Siger de Brabant (born c. 1240, duchy of Brabant—died between 1281 and 1284, Orvieto, Tuscany) was a professor of philosophy at the University of Paris and a leading representative of the school of radical, or heterodox, Aristotelianism, which arose in Paris when Latin translations of Greek and Arabic works in philosophy introduced new material to masters in the faculty of arts.
Beginning about 1260 Siger and some of his colleagues inaugurated purely rational lectures that reinterpreted works of Aristotle without regard for established teachings of the church, which had blended orthodox Aristotelianism with Christian faith. In addition to Aristotle, Siger’s sources include such philosophers as Proclus (410–485), Avicenna (980–1037), Averroës (1126–98), and Thomas Aquinas (1225?–74).
From 1266, when his name first appears, to 1276, Siger was prominent in the disputes at Paris over Aristotelianism. Bonaventure, the minister general of the Order of Friars Minor, and Aquinas, head of the Dominicans, both attacked Siger’s teachings. In 1270 the bishop of Paris, Étienne Tempier, condemned 13 errors in the teaching of Siger and his partisans. Six years later the inquisitor of the Roman Catholic Church in France summoned Siger and two others suspected of heterodoxy, but they fled to Italy, where they probably entered an appeal before the papal tribunal. A few months later, in March 1277, Tempier announced condemnation of 219 more propositions. Siger is believed to have been restricted to the company of a cleric, for he was stabbed at Orvieto by his cleric, who had gone mad, and he died during Martin IV’s pontificate, sometime before Nov. 10, 1284. Dante, in the Divine Comedy, put Siger in the Heaven of Light in the brilliant company of 12 illustrious souls.

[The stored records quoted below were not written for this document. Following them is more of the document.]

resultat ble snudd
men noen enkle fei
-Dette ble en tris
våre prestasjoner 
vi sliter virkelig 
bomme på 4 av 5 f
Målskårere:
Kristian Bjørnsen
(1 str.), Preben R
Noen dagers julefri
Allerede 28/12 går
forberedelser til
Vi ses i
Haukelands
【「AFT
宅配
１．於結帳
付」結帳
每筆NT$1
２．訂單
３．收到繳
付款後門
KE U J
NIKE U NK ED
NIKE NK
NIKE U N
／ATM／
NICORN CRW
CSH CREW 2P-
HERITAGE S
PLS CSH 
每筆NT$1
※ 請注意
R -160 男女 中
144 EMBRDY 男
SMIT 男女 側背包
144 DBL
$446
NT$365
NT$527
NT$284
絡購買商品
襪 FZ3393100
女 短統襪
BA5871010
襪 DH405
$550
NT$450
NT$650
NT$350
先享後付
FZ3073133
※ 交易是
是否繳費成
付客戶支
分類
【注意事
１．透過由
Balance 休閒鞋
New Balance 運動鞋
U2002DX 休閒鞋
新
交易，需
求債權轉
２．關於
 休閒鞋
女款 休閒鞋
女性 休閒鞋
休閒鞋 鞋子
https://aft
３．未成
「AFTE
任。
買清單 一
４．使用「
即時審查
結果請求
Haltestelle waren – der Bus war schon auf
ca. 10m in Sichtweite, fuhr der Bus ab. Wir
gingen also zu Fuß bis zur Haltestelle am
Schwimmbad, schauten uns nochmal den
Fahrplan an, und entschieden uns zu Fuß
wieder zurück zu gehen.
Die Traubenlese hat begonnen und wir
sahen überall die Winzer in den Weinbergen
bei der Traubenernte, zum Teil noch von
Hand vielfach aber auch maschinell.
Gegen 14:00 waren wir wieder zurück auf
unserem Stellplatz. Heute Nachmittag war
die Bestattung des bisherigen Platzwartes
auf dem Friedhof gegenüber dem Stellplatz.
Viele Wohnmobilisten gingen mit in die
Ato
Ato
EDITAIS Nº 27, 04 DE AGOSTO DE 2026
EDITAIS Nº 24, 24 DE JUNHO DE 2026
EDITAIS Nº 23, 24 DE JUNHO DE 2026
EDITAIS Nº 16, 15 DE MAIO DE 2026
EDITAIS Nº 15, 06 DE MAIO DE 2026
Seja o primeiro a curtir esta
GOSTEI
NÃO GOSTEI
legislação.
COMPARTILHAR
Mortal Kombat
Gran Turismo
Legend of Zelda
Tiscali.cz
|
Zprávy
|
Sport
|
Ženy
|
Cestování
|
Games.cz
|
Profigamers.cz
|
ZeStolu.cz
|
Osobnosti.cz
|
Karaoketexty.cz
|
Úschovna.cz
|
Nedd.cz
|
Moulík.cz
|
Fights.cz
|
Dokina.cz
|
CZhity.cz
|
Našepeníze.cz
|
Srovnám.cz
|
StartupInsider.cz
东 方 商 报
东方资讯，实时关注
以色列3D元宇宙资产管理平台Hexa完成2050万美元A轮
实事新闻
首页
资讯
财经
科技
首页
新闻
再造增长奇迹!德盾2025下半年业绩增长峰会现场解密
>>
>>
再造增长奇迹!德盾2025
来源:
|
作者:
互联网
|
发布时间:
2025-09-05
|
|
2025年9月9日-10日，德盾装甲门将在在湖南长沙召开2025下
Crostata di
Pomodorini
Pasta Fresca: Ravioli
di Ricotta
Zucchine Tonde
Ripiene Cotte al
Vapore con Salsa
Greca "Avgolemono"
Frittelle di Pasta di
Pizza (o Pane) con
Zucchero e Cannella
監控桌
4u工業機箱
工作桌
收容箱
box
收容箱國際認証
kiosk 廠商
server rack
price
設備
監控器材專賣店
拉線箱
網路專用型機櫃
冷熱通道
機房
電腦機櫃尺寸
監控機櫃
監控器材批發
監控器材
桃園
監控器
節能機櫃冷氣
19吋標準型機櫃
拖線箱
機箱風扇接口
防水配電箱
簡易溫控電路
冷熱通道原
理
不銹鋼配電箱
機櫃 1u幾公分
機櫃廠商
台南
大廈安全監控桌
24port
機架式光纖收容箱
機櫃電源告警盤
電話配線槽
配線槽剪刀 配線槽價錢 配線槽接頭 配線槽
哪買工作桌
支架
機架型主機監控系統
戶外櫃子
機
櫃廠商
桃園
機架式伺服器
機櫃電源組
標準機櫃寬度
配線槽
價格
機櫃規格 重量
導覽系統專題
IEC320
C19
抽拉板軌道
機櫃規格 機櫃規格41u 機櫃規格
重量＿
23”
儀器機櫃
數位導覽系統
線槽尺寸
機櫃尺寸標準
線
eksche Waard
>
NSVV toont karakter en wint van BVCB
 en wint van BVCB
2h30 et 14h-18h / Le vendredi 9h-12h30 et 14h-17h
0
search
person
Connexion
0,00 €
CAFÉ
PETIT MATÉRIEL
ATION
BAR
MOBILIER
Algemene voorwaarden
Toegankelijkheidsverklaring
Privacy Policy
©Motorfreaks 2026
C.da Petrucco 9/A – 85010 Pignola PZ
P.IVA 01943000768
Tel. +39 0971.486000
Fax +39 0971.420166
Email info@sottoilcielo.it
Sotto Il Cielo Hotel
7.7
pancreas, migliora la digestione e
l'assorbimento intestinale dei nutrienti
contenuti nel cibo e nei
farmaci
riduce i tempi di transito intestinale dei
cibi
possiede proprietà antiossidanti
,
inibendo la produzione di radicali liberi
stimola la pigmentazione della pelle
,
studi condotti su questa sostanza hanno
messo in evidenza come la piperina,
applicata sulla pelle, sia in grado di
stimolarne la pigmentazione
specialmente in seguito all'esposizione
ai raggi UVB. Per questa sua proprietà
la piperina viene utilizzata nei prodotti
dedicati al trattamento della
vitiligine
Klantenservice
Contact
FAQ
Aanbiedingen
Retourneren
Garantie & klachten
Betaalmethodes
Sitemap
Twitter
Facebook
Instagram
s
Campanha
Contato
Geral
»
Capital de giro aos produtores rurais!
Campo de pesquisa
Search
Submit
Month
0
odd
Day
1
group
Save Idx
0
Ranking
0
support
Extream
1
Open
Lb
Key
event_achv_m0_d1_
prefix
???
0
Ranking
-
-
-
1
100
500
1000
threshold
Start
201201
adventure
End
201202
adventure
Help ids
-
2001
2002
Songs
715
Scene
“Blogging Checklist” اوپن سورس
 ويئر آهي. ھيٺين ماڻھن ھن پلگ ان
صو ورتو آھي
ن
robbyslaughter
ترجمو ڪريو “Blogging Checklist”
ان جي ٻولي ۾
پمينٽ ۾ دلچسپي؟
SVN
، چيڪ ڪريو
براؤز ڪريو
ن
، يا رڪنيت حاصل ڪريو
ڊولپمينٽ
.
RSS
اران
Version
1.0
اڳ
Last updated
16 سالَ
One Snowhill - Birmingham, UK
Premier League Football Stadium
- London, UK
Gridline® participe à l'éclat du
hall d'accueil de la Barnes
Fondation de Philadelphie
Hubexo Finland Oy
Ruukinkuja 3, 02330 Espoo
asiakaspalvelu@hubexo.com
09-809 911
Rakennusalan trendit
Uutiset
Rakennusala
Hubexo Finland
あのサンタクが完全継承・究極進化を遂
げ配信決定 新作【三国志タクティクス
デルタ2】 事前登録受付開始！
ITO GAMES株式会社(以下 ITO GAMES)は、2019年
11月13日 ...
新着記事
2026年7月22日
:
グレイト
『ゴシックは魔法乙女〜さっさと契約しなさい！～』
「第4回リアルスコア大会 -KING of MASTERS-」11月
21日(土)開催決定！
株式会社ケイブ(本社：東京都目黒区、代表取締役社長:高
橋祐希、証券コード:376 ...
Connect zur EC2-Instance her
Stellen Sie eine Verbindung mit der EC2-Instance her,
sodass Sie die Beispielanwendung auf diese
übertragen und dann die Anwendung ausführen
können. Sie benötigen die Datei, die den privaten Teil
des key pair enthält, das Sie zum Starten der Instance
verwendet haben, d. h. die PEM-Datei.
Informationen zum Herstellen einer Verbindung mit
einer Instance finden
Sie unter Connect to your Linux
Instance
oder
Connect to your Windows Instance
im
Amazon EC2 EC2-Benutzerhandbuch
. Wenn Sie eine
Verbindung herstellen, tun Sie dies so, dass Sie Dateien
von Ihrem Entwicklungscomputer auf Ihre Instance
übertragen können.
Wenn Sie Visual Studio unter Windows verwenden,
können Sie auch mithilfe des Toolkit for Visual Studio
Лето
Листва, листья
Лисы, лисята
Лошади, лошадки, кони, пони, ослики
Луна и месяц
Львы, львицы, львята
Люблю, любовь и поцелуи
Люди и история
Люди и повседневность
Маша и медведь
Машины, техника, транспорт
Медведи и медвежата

Siger’s written works gradually came to light, and 14 authentic works and 6 probably authentic commentaries on Aristotle were known by the mid-20th century. Among them are Quaestiones in metaphysicam, Impossibilia (six exercises in sophistry), and Tractatus de anima intellectiva (“Treatise on the Intellectual Soul”). The last discusses his basic belief that there is only one “intellectual” soul for mankind and thus one will. Although this soul is eternal, individual human beings are not immortal. This view, though not lucidly expressed, suggests Siger’s disregard for doctrines of the church and his emphasis on maintaining the autonomy of philosophy as a self-sufficient discipline.